OK, the 60 bit integer cell happens in `int128_to_integer` in `arith/integer.c`. It seems to be being done consistently; but there is no obvious reason. `MAX_INTEGER` is defined in `arith/peano.h`. I've changed both to use 63 bits, and this makes no change to the number of unit tests that fail.

With this change, `(fact 21)`, which was previously printing nothing, now prints a value, `11,891,611,015,076,642,816`. However, this value is definitively wrong, should be `51,090,942,171,709,440,000`. But, I hadn't fixed the shift in `integer_to_string`; have now... still no change in number of failed tests...

But `(fact 21)` gives a different wrong value, `4,974,081,987,435,560,960`. Factorial values returned by `fact` are correct (agree with SBCL running the same code) up to `(fact 20)`, with both 60 bit integer cells and 63 bit integer cells giving correct values.

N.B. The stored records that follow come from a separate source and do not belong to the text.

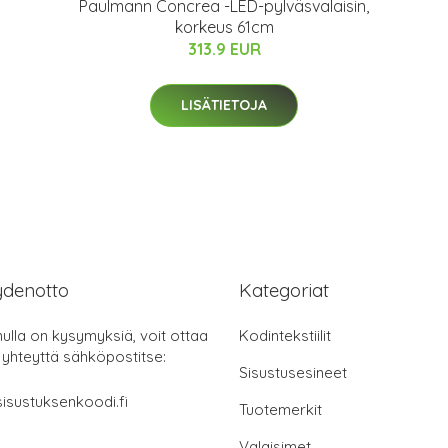
Paulmann Concrea -LED-pylväsvalaisin,
korkeus 61cm
313.9 EUR
LISÄTIETOJA
ydenotto
Kategoriat
nulla on kysymyksiä, voit ottaa
Kodintekstiilit
 yhteyttä sähköpostitse:
Sisustusesineet
isustuksenkoodi.fi
Tuotemerkit
Valaisimet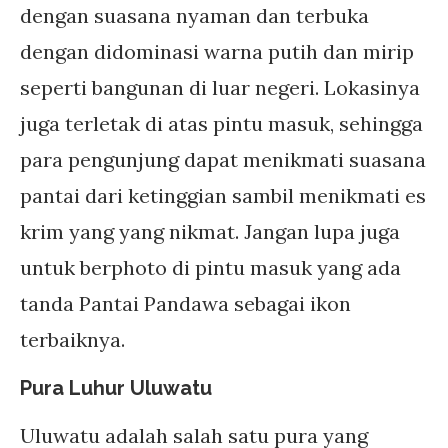
dengan suasana nyaman dan terbuka
dengan didominasi warna putih dan mirip
seperti bangunan di luar negeri. Lokasinya
juga terletak di atas pintu masuk, sehingga
para pengunjung dapat menikmati suasana
pantai dari ketinggian sambil menikmati es
krim yang yang nikmat. Jangan lupa juga
untuk berphoto di pintu masuk yang ada
tanda Pantai Pandawa sebagai ikon
terbaiknya.
Pura Luhur Uluwatu
Uluwatu adalah salah satu pura yang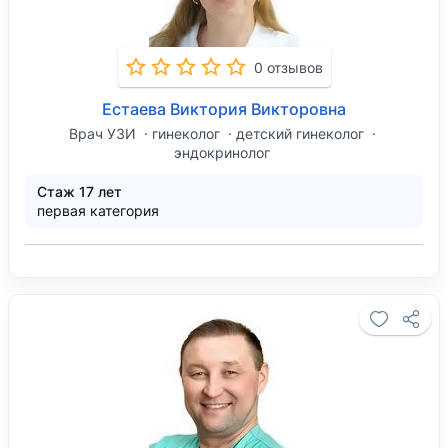
0 отзывов
Естаева Виктория Викторовна
Врач УЗИ
гинеколог
детский гинеколог
эндокринолог
Стаж 17 лет
первая категория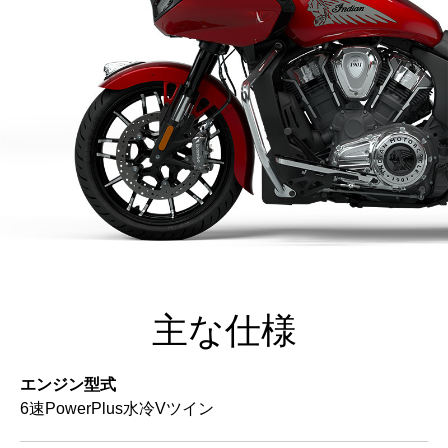
主な仕様
エンジン型式
6速PowerPlus水冷Vツイン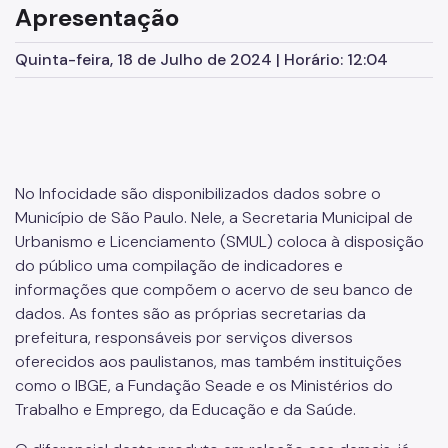
Apresentação
Contas Municipais
Quinta-feira, 18 de Julho de 2024 | Horário: 12:04
Finanças Públicas
Setores da Economia
Outras Estatísticas
Meio Físico
No Infocidade são disponibilizados dados sobre o
Município de São Paulo. Nele, a Secretaria Municipal de
Geologia
Urbanismo e Licenciamento (SMUL) coloca à disposição
Hidrografia
do público uma compilação de indicadores e
informações que compõem o acervo de seu banco de
Topografia
dados. As fontes são as próprias secretarias da
prefeitura, responsáveis por serviços diversos
Ambiente Construído
oferecidos aos paulistanos, mas também instituições
Limites Territoriais
como o IBGE, a Fundação Seade e os Ministérios do
Trabalho e Emprego, da Educação e da Saúde.
Transportes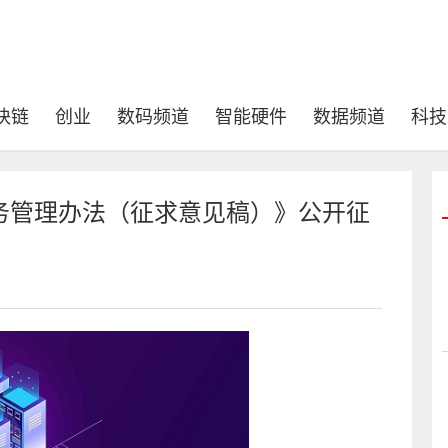
块链
创业
数码频道
智能硬件
数据频道
科技
务管理办法（征求意见稿）》公开征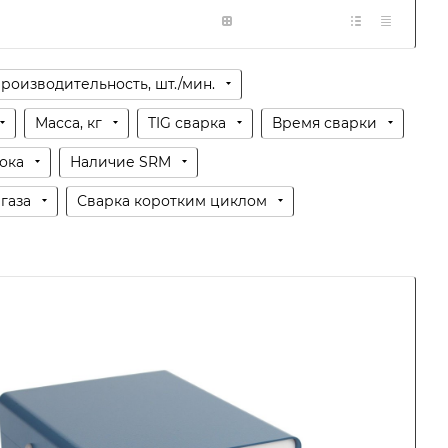
роизводительность, шт./мин.
Масса, кг
TIG сварка
Время сварки
ока
Наличие SRM
газа
Сварка коротким циклом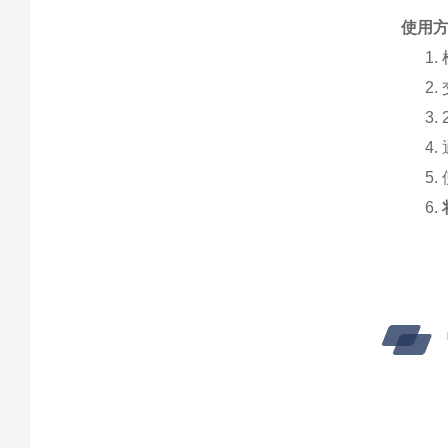
使用
1.
2.
3.
4.
5.
6.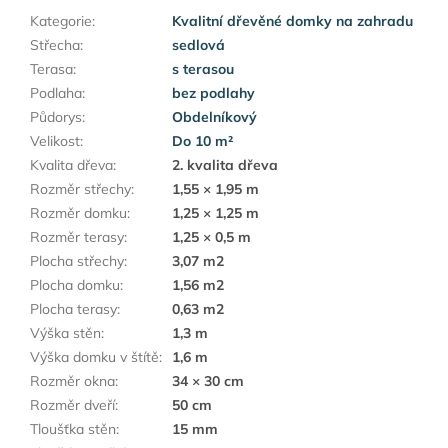
Kategorie
:
Kvalitní dřevěné domky na zahradu
Střecha
:
sedlová
Terasa
:
s terasou
Podlaha
:
bez podlahy
Půdorys
:
Obdelníkový
Velikost
:
Do 10 m²
Kvalita dřeva
:
2. kvalita dřeva
Rozměr střechy
:
1,55 × 1,95 m
Rozměr domku
:
1,25 × 1,25 m
Rozměr terasy
:
1,25 × 0,5 m
Plocha střechy
:
3,07 m2
Plocha domku
:
1,56 m2
Plocha terasy
:
0,63 m2
Výška stěn
:
1,3 m
Výška domku v štítě
:
1,6 m
Rozměr okna
:
34 × 30 cm
Rozměr dveří
:
50 cm
Tloušťka stěn
:
15 mm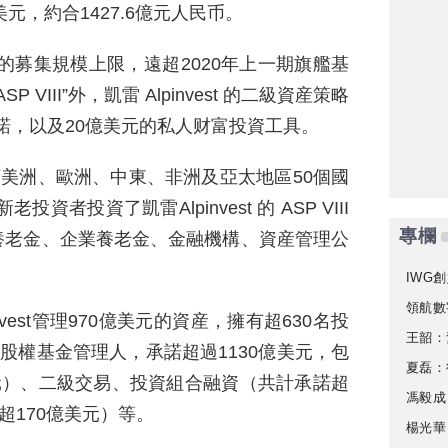
0億美元，約合1427.6億元人民币。
0億美元的募集規模上限，遠超2020年上一期旗艦基
VIII”外，凱雷 Alpinvest 的二級資産策略
承諾，以及20億美元的私人财富投資工具。
丁美洲、歐洲、中東、非洲及亞太地區50個國
者投資了凱雷Alpinvest 的 ASP VIII
專欄
養老金、企業養老金、金融機構、資産管理公
IWG創
領航數
Invest管理970億美元的資産，擁有超630名投
王韶：
股權基金管理人，承諾超過1130億美元，包
夏磊：
元）、二級交易、投資組合融資（共計承諾超
馮毅成
超170億美元）等。
楊光華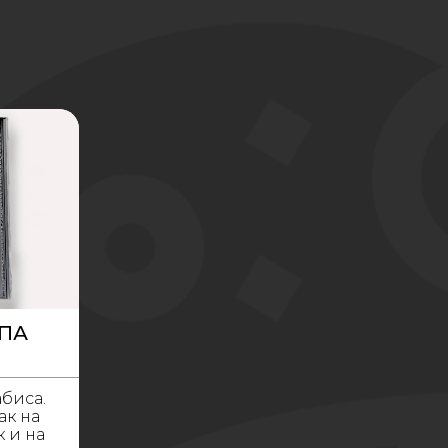
ПА
биса.
ак на
к и на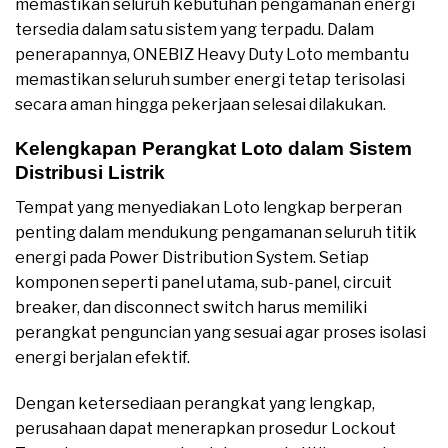
memastikan seluruh kebutuhan pengamanan energi
tersedia dalam satu sistem yang terpadu. Dalam
penerapannya, ONEBIZ Heavy Duty Loto membantu
memastikan seluruh sumber energi tetap terisolasi
secara aman hingga pekerjaan selesai dilakukan.
Kelengkapan Perangkat Loto dalam Sistem
Distribusi Listrik
Tempat yang menyediakan Loto lengkap berperan
penting dalam mendukung pengamanan seluruh titik
energi pada Power Distribution System. Setiap
komponen seperti panel utama, sub-panel, circuit
breaker, dan disconnect switch harus memiliki
perangkat penguncian yang sesuai agar proses isolasi
energi berjalan efektif.
Dengan ketersediaan perangkat yang lengkap,
perusahaan dapat menerapkan prosedur Lockout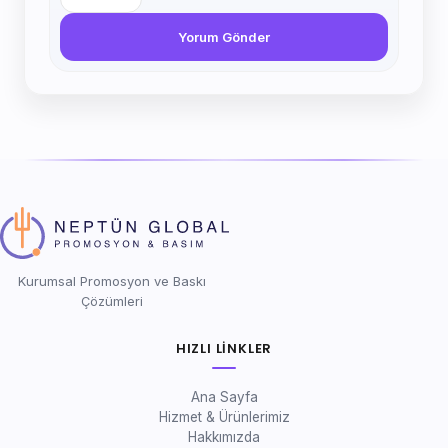
Yorum Gönder
Kurumsal Promosyon ve Baskı
Çözümleri
HIZLI LINKLER
Ana Sayfa
Hizmet & Ürünlerimiz
Hakkımızda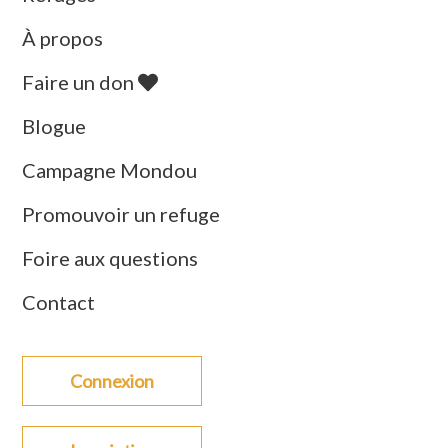
À propos
Faire un don
Blogue
Campagne Mondou
Promouvoir un refuge
Foire aux questions
Contact
Connexion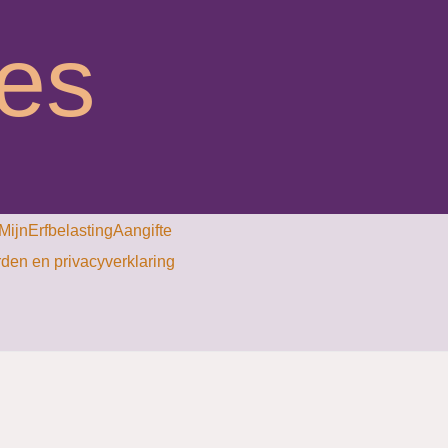
ies
MijnErfbelastingAangifte
en en privacyverklaring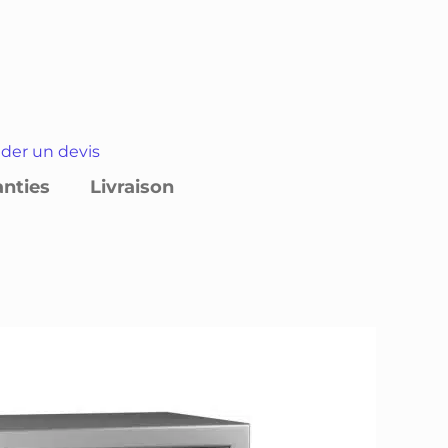
er un devis
anties
Livraison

Uhhhmmm... but I'd missed two other places where I'd had the number of significant bits as a numeric literal. Fixed those and now `(fact 21)` does not return a printable answer at all, although the internal representation is definitely wrong. So we may be seeing why I chose 60 bits.

Bother.

## 20250312

Printing of bignums definitely doesn't work; I'm not persuaded that reading of bignums works right either, and there are probably problems with bignum arithmetic too.

The internal memory representation of a number rolls over from one cell to two cells at 1152921504606846976, and I'm not at all certain why it does because this is neither 2<sup>63</sup> nor 2<sup>64</sup>.

|                |                      |      |
| -------------- | -------------------- | ---- |
| 2<sup>62</sup> | 4611686018427387904  |      |
| 2<sup>63</sup> | 9223372036854775808  |      |
| 2<sup>64</sup> | 18446744073709551616 |      |
| Mystery number | 1152921504606846976  |      |

In fact, our mystery number turns out (by inspection) to be 2<sup>60</sup>. But **why**?